Üşüyen ve bir tek buna üşenmeyen bir bedenden ibaretim şimdi. Başucumda izmaritlerinden yalnızlığıma kale yaptığım bir kültablası, üzerimde sıcaklığı yetmeyen bir battaniyeyle seni unutmanın planlarını kuruyorum, hayatımda yapmam gereken tüm planları bir kenara atarak. Kaç şişe şaraptan sonra akmayı bırakırsın damarlarımdan, bir günde tüketilmiş kaç paket sigara seni unutturacak dertler verir başıma, kaç yüzden sonra silinir yüzün aklımdan?
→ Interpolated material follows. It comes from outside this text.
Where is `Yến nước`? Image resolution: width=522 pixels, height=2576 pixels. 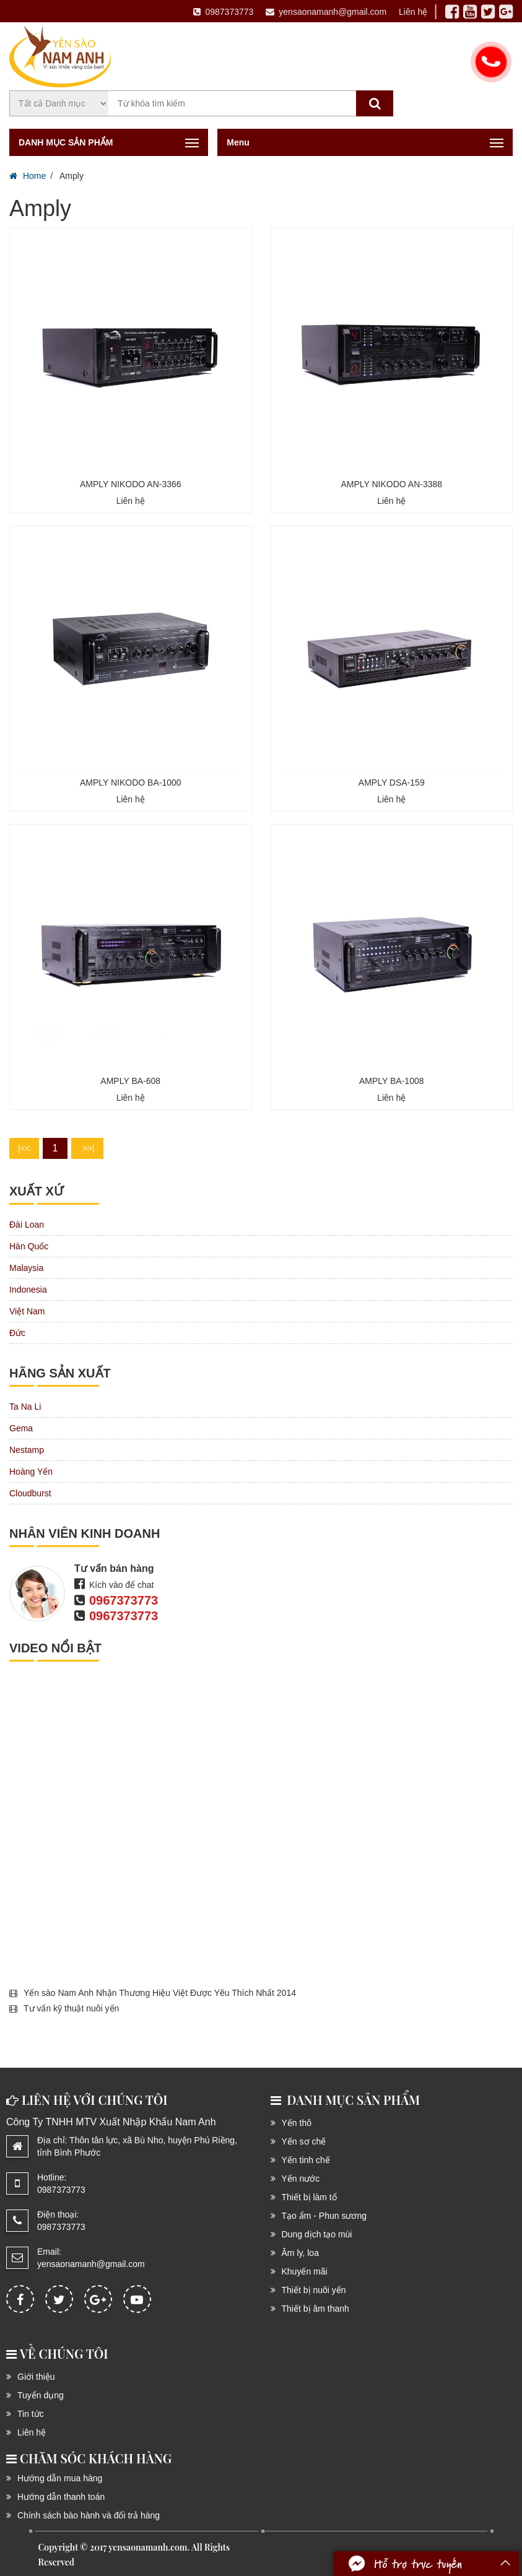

Hesaplıyorum; ermiyor aklım, rakamlar beynimde büyüyen, çoğalan, birbirini yaralayan ve bundan zevk alan insanlar gibi. Kalbimdesin, kaç ay oldu saymadım, duvarları yumrukluyor, isyankar tekmeler savuruyorsun, ağaçlara kör bir bıçakla isimler kazıyorsun, her ağaca bir kalp, her kalbe bir ok atıyorsun, kanatıyorsun her ağacı, ormanlar yakıyorsun acımadan. Sonra oturup ağlıyorsun yangının tam ortasında dizlerini karnına çekip, başın ellerinin arasında çocuklar gibi ve dizlerini her karnına çekip başın ellerinin arasında çocuklar gibi ağlayışında seni planladığımdan da uzun bir sürede unutacağımı anlıyorum yani çocukluğun çekiyor beni sana, mutlu olmayı özlemiş bedeninle karşıma her dikilişinde karşı konulmaz bir girdap gibi sürükleniyorum sana. Senin çektiğin acıları düşünmek unutturuyor acılarımı. Oysa sen benimleyken yalnızlığını özlüyorsun. Boşluğa bakarak dinliyorsun sözlerimi, boşluğa kuruyorsun cümlelerini.
Çıkmıyorum vakit sabahı çoktan geçmiş olsa da yataktan, daha bu hayatın çok azını yaşamış olsam da ölümü şimdiden kabullenebilecek kadarım. Tahammülüm yok insanlardan bir şey beklemememe rağmen onların benden çok şey beklemelerine.
Üşüyor ellerim, sen ellerimi tutarken kavuracağını sandığım sıcaklığına rağmen çok çabuk silindi sıcaklığın avuçlarımdan, varlığının bereketi çok çabuk tükendi.